4. The method of claim 1, wherein when there are at least two intent templates that match identically, the method further comprises:

5. The method of claim 4, wherein the plurality of scoring methods comprises, in order of priority: a template scoring mode, a lexical scoring mode and a syntactic scoring mode.

6. An apparatus for determining intent of speech, comprising:

the voice module is used for obtaining input voice;

a context module to obtain a context associated with the speech;

7. The apparatus of claim 6, wherein the context comprises at least one of: the application module is used for obtaining the time of the voice, the position of the user providing the voice, the environment information of the environment where the user is located, the user image information of the user and the application state information.
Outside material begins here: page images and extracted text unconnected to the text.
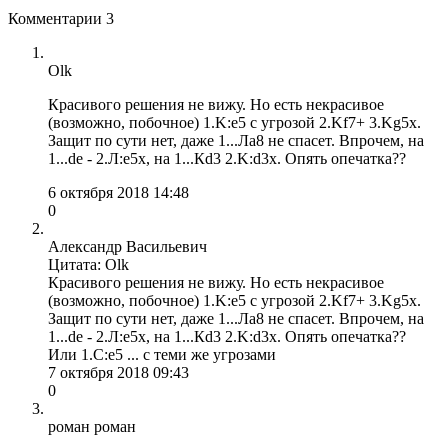
Комментарии
3
Olk
Красивого решения не вижу. Но есть некрасивое
(возможно, побочное) 1.K:e5 c угрозой 2.Kf7+ 3.Kg5x.
Защит по сути нет, даже 1...Лa8 не спасет. Впрочем, на
1...de - 2.Л:e5x, на 1...Кd3 2.K:d3x. Опять опечатка??
6 октября 2018 14:48
0
Александр Васильевич
Цитата: Olk
Красивого решения не вижу. Но есть некрасивое
(возможно, побочное) 1.K:e5 c угрозой 2.Kf7+ 3.Kg5x.
Защит по сути нет, даже 1...Лa8 не спасет. Впрочем, на
1...de - 2.Л:e5x, на 1...Кd3 2.K:d3x. Опять опечатка??
Или 1.С:е5 ... с теми же угрозами
7 октября 2018 09:43
0
роман роман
8. The apparatus of claim 6, wherein the apparatus further comprises at least one of:

the dialogue module is used for obtaining dialogue context of the voice;

the matching module includes:

9. The apparatus of claim 6, wherein when there are at least two intent templates that match identically, the apparatus further comprises:

the intent module includes:

10. The apparatus of claim 9, wherein the plurality of scoring methods comprises, in order of priority: a template scoring mode, a lexical scoring mode and a syntactic scoring mode.

11. An apparatus for determining intent of speech, comprising:

a processor;

a memory for storing processor-executable instructions;

wherein the processor is configured to:

obtaining an input voice;

obtaining a context associated with the speech;

12. A computer-readable storage medium having stored thereon computer instructions, which when executed by a processor, implement the steps of the method of any one of claims 1 to 5.